私が教育実習で訪れたとき、生徒が若いと思った以外は、懐かしいと感じるだけだった。

下駄箱も校庭も廊下も、どの風景も、

ここは生徒のものだったということははっきりしていて、

私が中心になることはないという感覚だけが、とても不思議だった。

でも教育実習が始まってしまえば、

そんな感傷がなくなってしまうくらいに忙しくて、

生徒から向けられる視線にひたすら緊張しているのだけれど。


「上原、なんか落ち着いてるな。

おっちょこちょいなマネージャーには見えない」

「私そんなだったっけ?」

そんなだった。

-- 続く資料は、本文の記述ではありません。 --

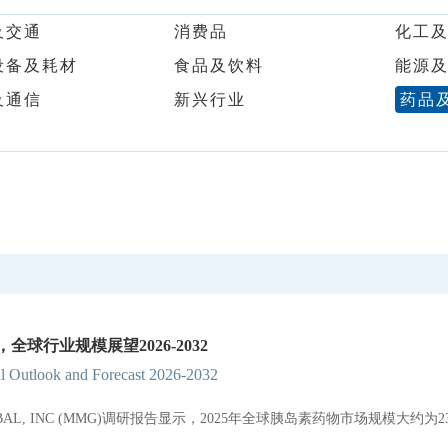
及交通
消费品
化工
设备及耗材
食品及饮料
能源
及通信
新兴行业
药品
球行业规模展望2026-2032
al Outlook and Forecast 2026-2032
GLOBAL, INC (MMG)调研报告显示，2025年全球胰岛素药物市场规模大
。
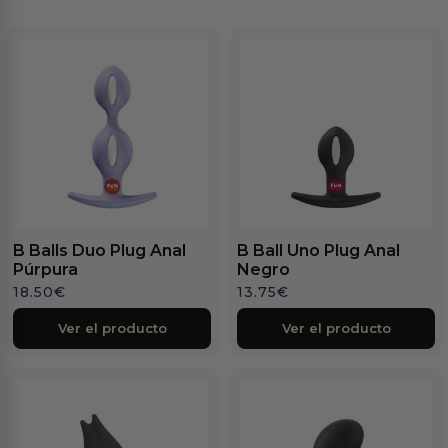
B Balls Duo Plug Anal
B Ball Uno Plug Anal
Púrpura
Negro
18.50
€
13.75
€
Ver el producto
Ver el producto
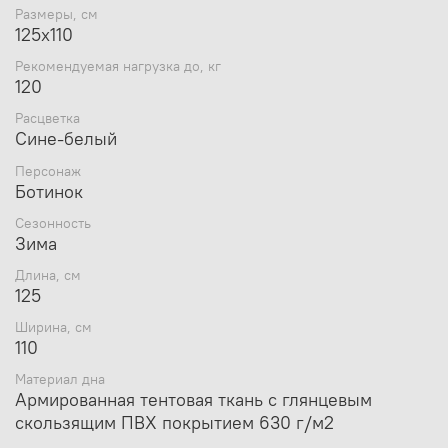
Размеры, см
методом высококачественной, износостойкой и
125х110
экологичной сублимационной печати. Со
временем краска не сотрется, не выгорит и не
Рекомендуемая нагрузка до, кг
побледнеет.
120
Расцветка
Сине-белый
Персонаж
Ботинок
Сезонность
Зима
Длина, см
125
Ширина, см
110
Материал дна
Армированная тентовая ткань с глянцевым
скользящим ПВХ покрытием 630 г/м2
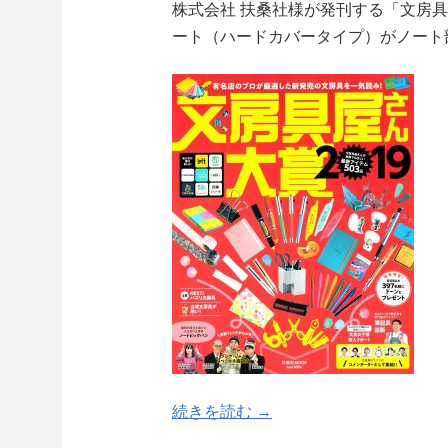
株式会社 扶桑社様が発刊する「文房具屋
ート（ハードカバータイプ）がノート部
続きを読む →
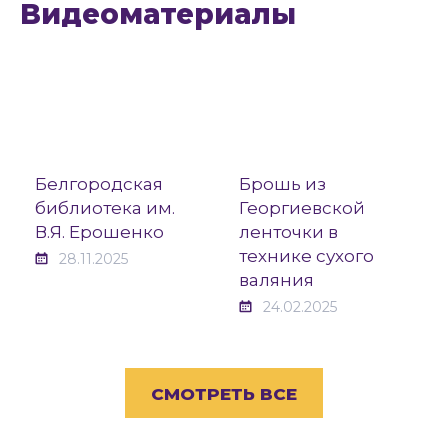
Видеоматериалы
Белгородская
Брошь из
библиотека им.
Георгиевской
В.Я. Ерошенко
ленточки в
технике сухого
28.11.2025
валяния
24.02.2025
СМОТРЕТЬ ВСЕ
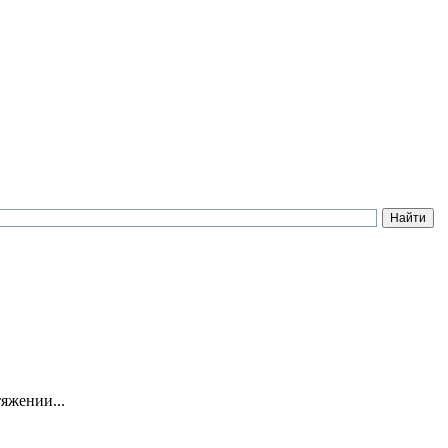
яжении...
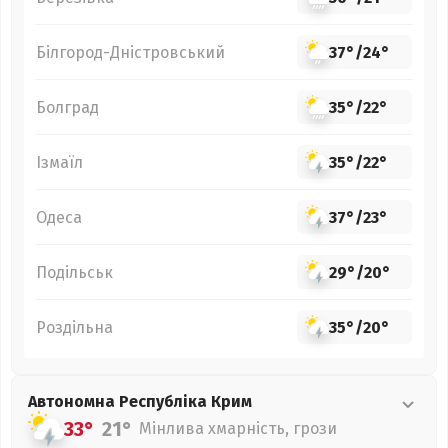
Білгород-Дністровський
37°
/
24°
Болград
35°
/
22°
Ізмаїл
35°
/
22°
Одеса
37°
/
23°
Подільськ
29°
/
20°
Роздільна
35°
/
20°
Автономна Республіка Крим
33°
21°
Мінлива хмарність, грози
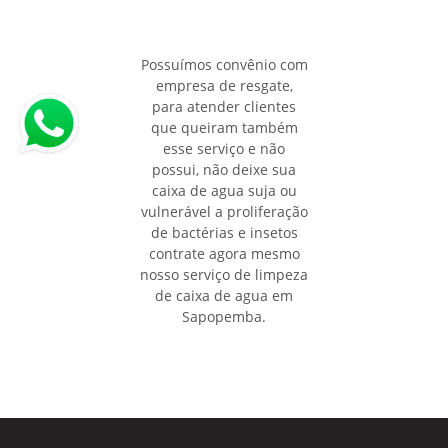
Possuímos convênio com
empresa de resgate,
para atender clientes
que queiram também
esse serviço e não
possui, não deixe sua
caixa de agua suja ou
vulnerável a proliferação
de bactérias e insetos
contrate agora mesmo
nosso serviço de limpeza
de caixa de agua em
Sapopemba.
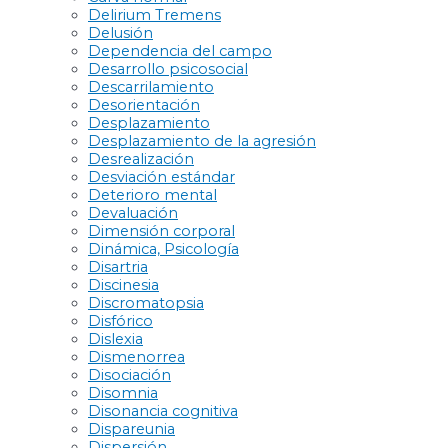
Delirium Tremens
Delusión
Dependencia del campo
Desarrollo psicosocial
Descarrilamiento
Desorientación
Desplazamiento
Desplazamiento de la agresión
Desrealización
Desviación estándar
Deterioro mental
Devaluación
Dimensión corporal
Dinámica, Psicología
Disartria
Discinesia
Discromatopsia
Disfórico
Dislexia
Dismenorrea
Disociación
Disomnia
Disonancia cognitiva
Dispareunia
Dispersión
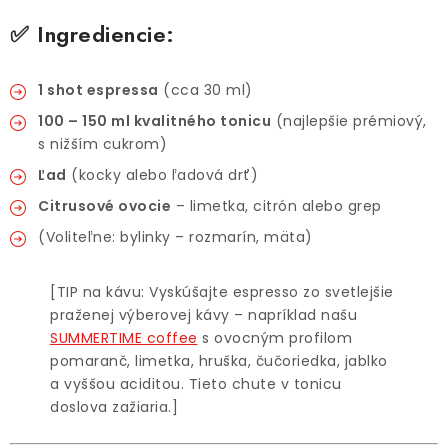
✅ Ingrediencie:
1 shot espressa
(cca 30 ml)
100 – 150 ml kvalitného tonicu
(najlepšie prémiový,
s nižším cukrom)
Ľad
(kocky alebo ľadová drť)
Citrusové ovocie
– limetka, citrón alebo grep
(Voliteľne: bylinky – rozmarín, mäta)
[TIP na kávu: Vyskúšajte espresso zo svetlejšie
praženej výberovej kávy – napríklad našu
SUMMERTIME coffee
s ovocným profilom
pomaranč, limetka, hruška, čučoriedka, jablko
a vyššou aciditou. Tieto chute v tonicu
doslova zažiaria.]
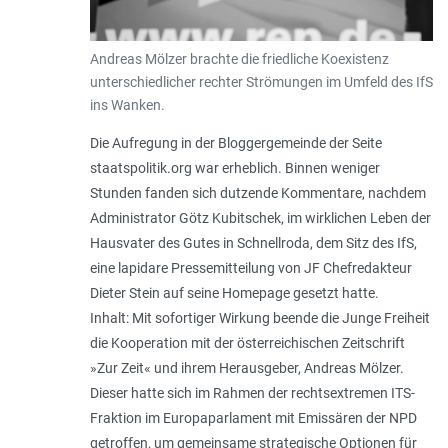
Andreas Mölzer brachte die friedliche Koexistenz
unterschiedlicher rechter Strömungen im Umfeld des IfS
ins Wanken.
Die Aufregung in der Bloggergemeinde der Seite
staatspolitik.org war erheblich. Binnen weniger
Stunden fanden sich dutzende Kommentare, nachdem
Administrator Götz Kubitschek, im wirklichen Leben der
Hausvater des Gutes in Schnellroda, dem Sitz des IfS,
eine lapidare Pressemitteilung von JF Chefredakteur
Dieter Stein auf seine Homepage gesetzt hatte.
Inhalt: Mit sofortiger Wirkung beende die Junge Freiheit
die Kooperation mit der österreichischen Zeitschrift
»Zur Zeit« und ihrem Herausgeber, Andreas Mölzer.
Dieser hatte sich im Rahmen der rechtsextremen ITS-
Fraktion im Europaparlament mit Emissären der NPD
getroffen, um gemeinsame strategische Optionen für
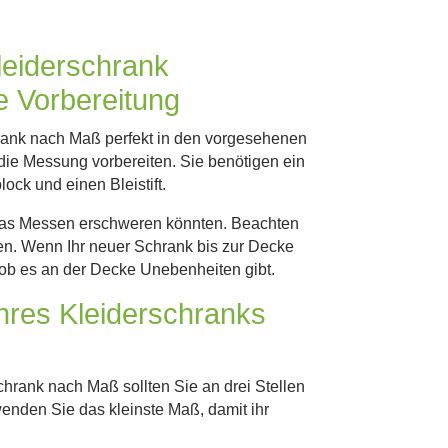
leiderschrank
e Vorbereitung
rank nach Maß perfekt in den vorgesehenen
 die Messung vorbereiten. Sie benötigen ein
ck und einen Bleistift.
 das Messen erschweren könnten. Beachten
ten. Wenn Ihr neuer Schrank bis zur Decke
 ob es an der Decke Unebenheiten gibt.
Ihres Kleiderschranks
rank nach Maß sollten Sie an drei Stellen
wenden Sie das kleinste Maß, damit ihr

今もそんなだし。

慌てて涎を隠す。

祐介が私の胸のあたりをちらちら見てるのが気になってくる。

そもそも性癖は変わらないとすると、この視線は怪しい。

意識して隠しているという私の行為も怪しすぎる。

そういえば水泳部、一回しか覗いてないな。

それに私は落ち着いてなんかいない。

むしろ、泣いてばっかだ。

「この前なんて、なにもないところで足をくじいてた」

うわ、それ知っているのか。

「そ、そんなこともあったかな、なつかし」

「上原が水泳をやらない理由って」

「ん、なに?」

なんだろう、急に。

「……」

「5年前の私に聞いてみたら?」

「うん、聞いたことある」

「うそ?」

聞かれたこと、あったかな。

あったとしたら過去が変わって……。

「……む、胸が、大きいから」

ばかだ!

「んなわけあるかー!」

ぼふっ。枕を投げてやった。

「わ!」

「泳げないだけだよ!」

しまった。頭に当たっちゃった……。

「ご、ごめん。そんなこと、ぼそっと言うことじゃないぞ祐介」

「痛い……じゃあなんで水泳部のマネージャーやってるんだよ」

祐介……ああ。

未来に来たからってどうして今の祐介みたいになるんだ。

タイムパラドクス。違う気がする。